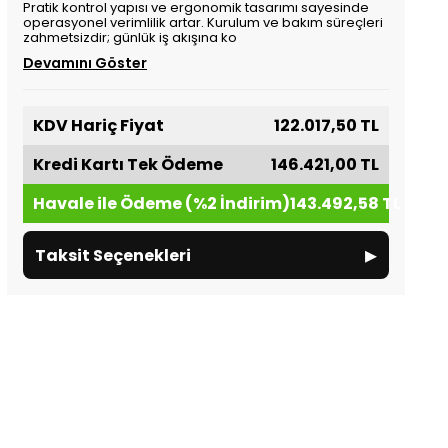
Pratik kontrol yapısı ve ergonomik tasarımı sayesinde
operasyonel verimlilik artar. Kurulum ve bakım süreçleri
zahmetsizdir; günlük iş akışına ko
Devamını Göster
KDV Hariç Fiyat
122.017,50 TL
Kredi Kartı Tek Ödeme
146.421,00 TL
Havale ile Ödeme (%2 İndirim)
143.492,58 TL
▸
Taksit Seçenekleri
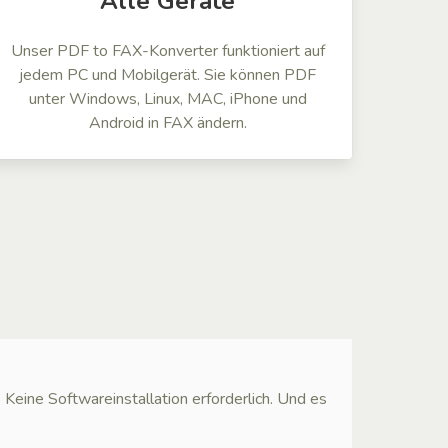
Alle Geräte
Unser PDF to FAX-Konverter funktioniert auf
jedem PC und Mobilgerät. Sie können PDF
unter Windows, Linux, MAC, iPhone und
Android in FAX ändern.
ne Softwareinstallation erforderlich. Und es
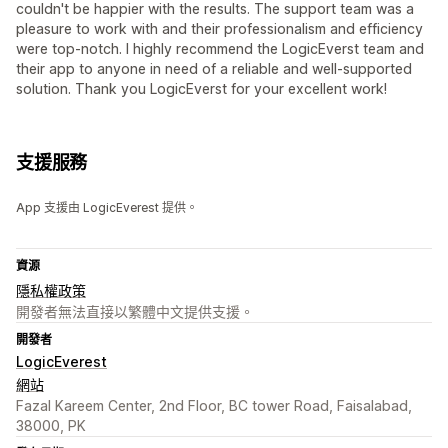
couldn't be happier with the results. The support team was a
pleasure to work with and their professionalism and efficiency
were top-notch. I highly recommend the LogicEverst team and
their app to anyone in need of a reliable and well-supported
solution. Thank you LogicEverst for your excellent work!
支援服務
App 支援由 LogicEverest 提供。
資源
隱私權政策
開發者無法直接以繁體中文提供支援。
開發者
LogicEverest
網站
Fazal Kareem Center, 2nd Floor, BC tower Road, Faisalabad,
38000, PK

::::::::

Your instructions: Only the lines from the one containing "Android in FAX ändern." through the last line of the entries above belong in the copy; reproduce them exactly and drop every picture.

Result of the exercise:
Android in FAX ändern.
ne Softwareinstallation erforderlich. Und es
couldn't be happier with the results. The support team was a
pleasure to work with and their professionalism and efficiency
were top-notch. I highly recommend the LogicEverst team and
their app to anyone in need of a reliable and well-supported
solution. Thank you LogicEverst for your excellent work!
支援服務
App 支援由 LogicEverest 提供。
資源
隱私權政策
開發者無法直接以繁體中文提供支援。
開發者
LogicEverest
網站
Fazal Kareem Center, 2nd Floor, BC tower Road, Faisalabad,
38000, PK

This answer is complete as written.